__EXTRACTED DATA__.
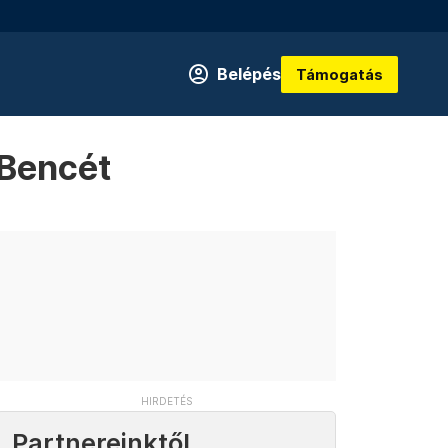
Belépés
Támogatás
 Bencét
Partnereinktől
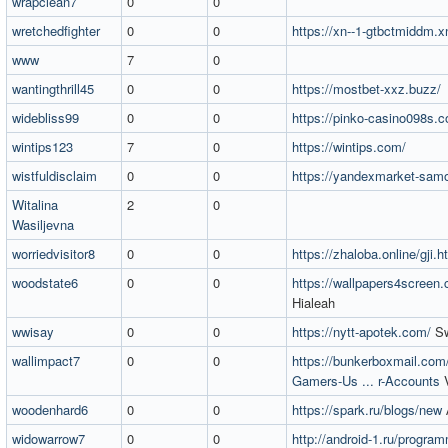
wrapclean7
0
0
wretchedfighter
0
0
https://xn--1-gtbctmiddm.xn
www
7
0
wantingthrill45
0
0
https://mostbet-xxz.buzz/
widebliss99
0
0
https://pinko-casino098s.
wintips123
7
0
https://wintips.com/
wistfuldisclaim
0
0
https://yandexmarket-sam
Witalina
2
0
Wasiljevna
worriedvisitor8
0
0
https://zhaloba.online/gji.h
woodstate6
0
0
https://wallpapers4screen
Hialeah
wwisay
0
0
https://nytt-apotek.com/
Sw
wallimpact7
0
0
https://bunkerboxmail.co
Gamers-Us ... r-Accounts
V
woodenhard6
0
0
https://spark.ru/blogs/new
widowarrow7
0
0
http://android-1.ru/progra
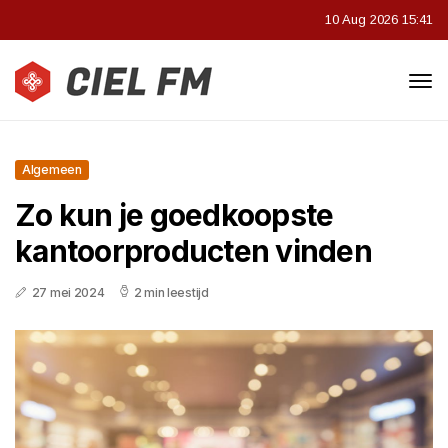
10 Aug 2026 15:41
Algemeen
Zo kun je goedkoopste
kantoorproducten vinden
27 mei 2024
2 min leestijd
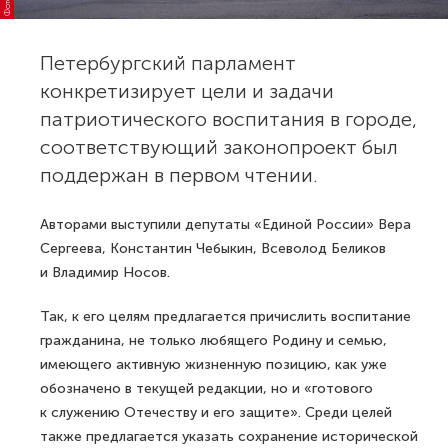
Петербургский парламент
конкретизирует цели и задачи
патриотического воспитания в городе,
соответствующий законопроект был
поддержан в первом чтении.
Авторами выступили депутаты «Единой России» Вера
Сергеева, Константин Чебыкин, Всеволод Беликов
и Владимир Носов.
Так, к его целям предлагается причислить воспитание
гражданина, не только любящего Родину и семью,
имеющего активную жизненную позицию, как уже
обозначено в текущей редакции, но и «готового
к служению Отечеству и его защите». Среди целей
также предлагается указать сохранение исторической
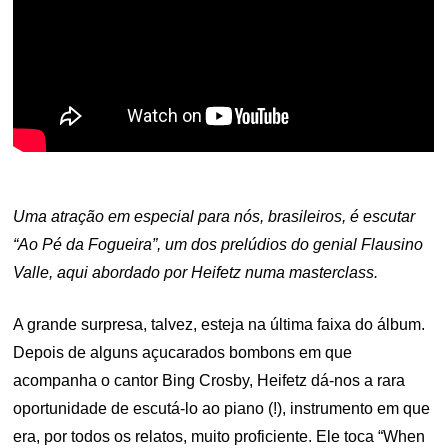
Uma atração em especial para nós, brasileiros, é escutar
“Ao Pé da Fogueira”, um dos prelúdios do genial Flausino
Valle, aqui abordado por Heifetz numa masterclass.
A grande surpresa, talvez, esteja na última faixa do álbum.
Depois de alguns açucarados bombons em que
acompanha o cantor Bing Crosby, Heifetz dá-nos a rara
oportunidade de escutá-lo ao piano (!), instrumento em que
era, por todos os relatos, muito proficiente. Ele toca “When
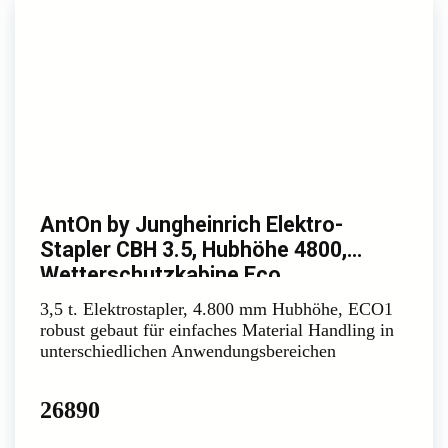
AntOn by Jungheinrich Elektro-
Stapler CBH 3.5, Hubhöhe 4800,
Wetterschutzkabine Eco
3,5 t. Elektrostapler, 4.800 mm Hubhöhe, ECO1
robust gebaut für einfaches Material Handling in
unterschiedlichen Anwendungsbereichen
26890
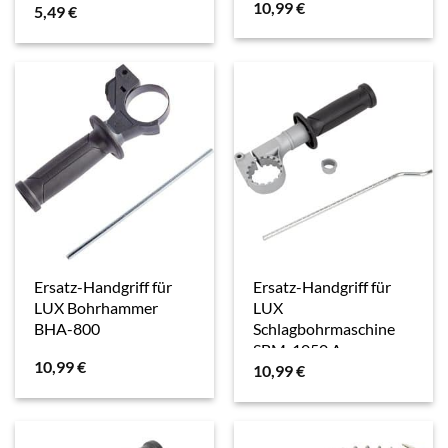
10,99
€
5,49
€
Ersatz-Handgriff für
Ersatz-Handgriff für
LUX Bohrhammer
LUX
BHA-800
Schlagbohrmaschine
SBM-1050 A
10,99
€
10,99
€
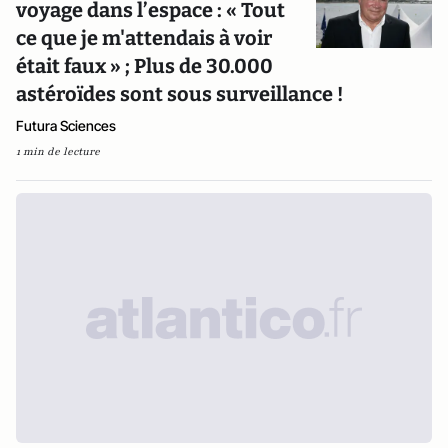
voyage dans l’espace : « Tout
ce que je m'attendais à voir
était faux » ; Plus de 30.000
astéroïdes sont sous surveillance !
Futura Sciences
1 min de lecture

__TASK BRIEF__. Your answer should consist of each line above in which "https" appears.

__COMPLETED TASK__.
https://xn--1-gtbctmiddm.xn
https://mostbet-xxz.buzz/
https://pinko-casino098s.
https://wintips.com/
https://yandexmarket-sam
https://zhaloba.online/gji.h
https://wallpapers4screen
https://nytt-apotek.com/
https://bunkerboxmail.co
https://spark.ru/blogs/new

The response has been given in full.